→ TASK GOAL: Without the pictures, output the records below exactly as they are.

Collected data entries
──────────────────────────────
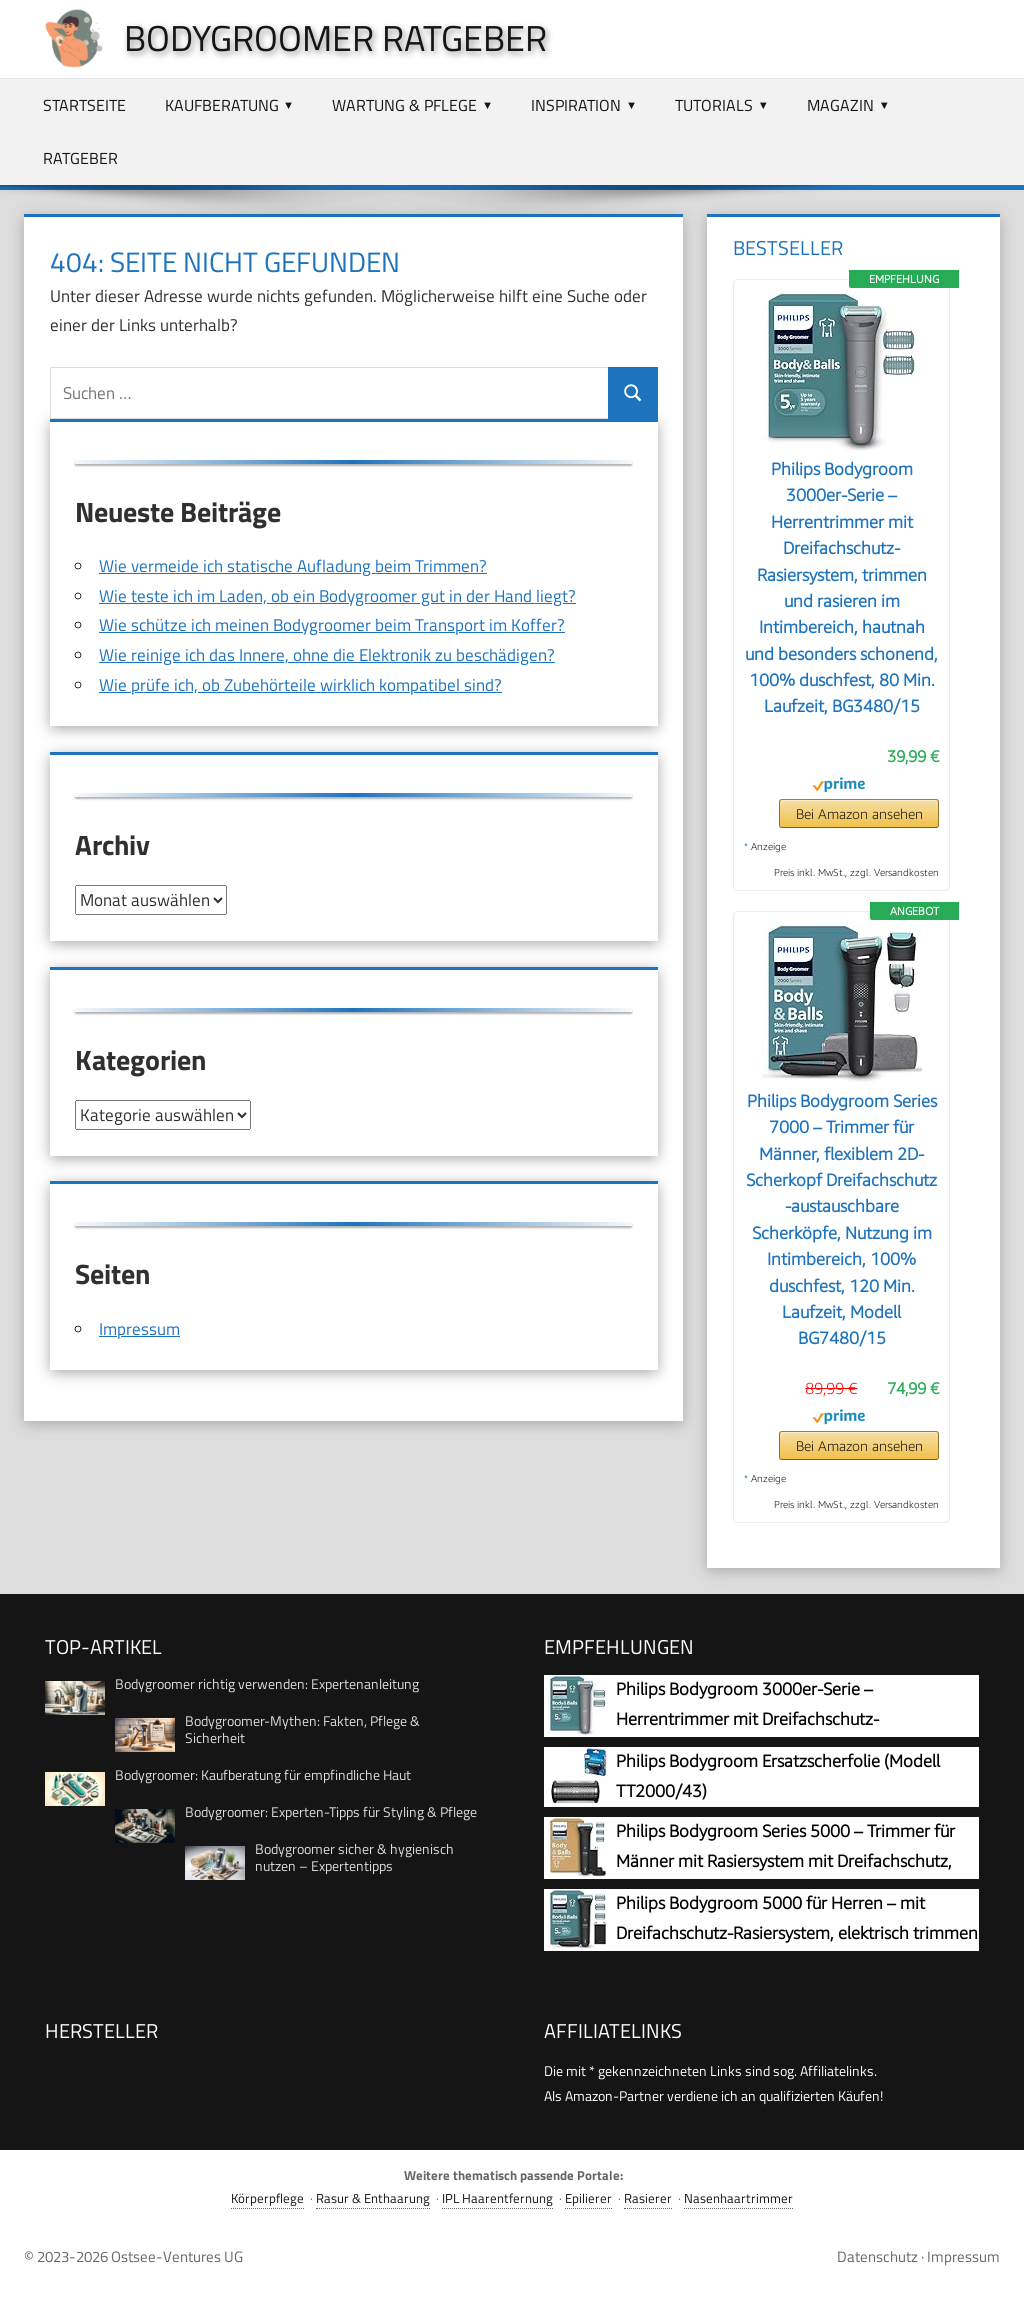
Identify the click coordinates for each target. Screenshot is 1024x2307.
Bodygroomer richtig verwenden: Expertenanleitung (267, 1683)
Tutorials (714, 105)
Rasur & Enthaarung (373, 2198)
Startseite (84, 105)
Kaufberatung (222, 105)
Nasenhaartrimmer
──────────────────────────────
→ SOLUTION FOR THIS PROBLEM:
Identify the click coordinates for each target. Screenshot is 1024x2307.
Bodygroomer richtig verwenden: Expertenanleitung (267, 1683)
Tutorials (714, 105)
Rasur & Enthaarung (373, 2198)
Startseite (84, 105)
Kaufberatung (222, 105)
Nasenhaartrimmer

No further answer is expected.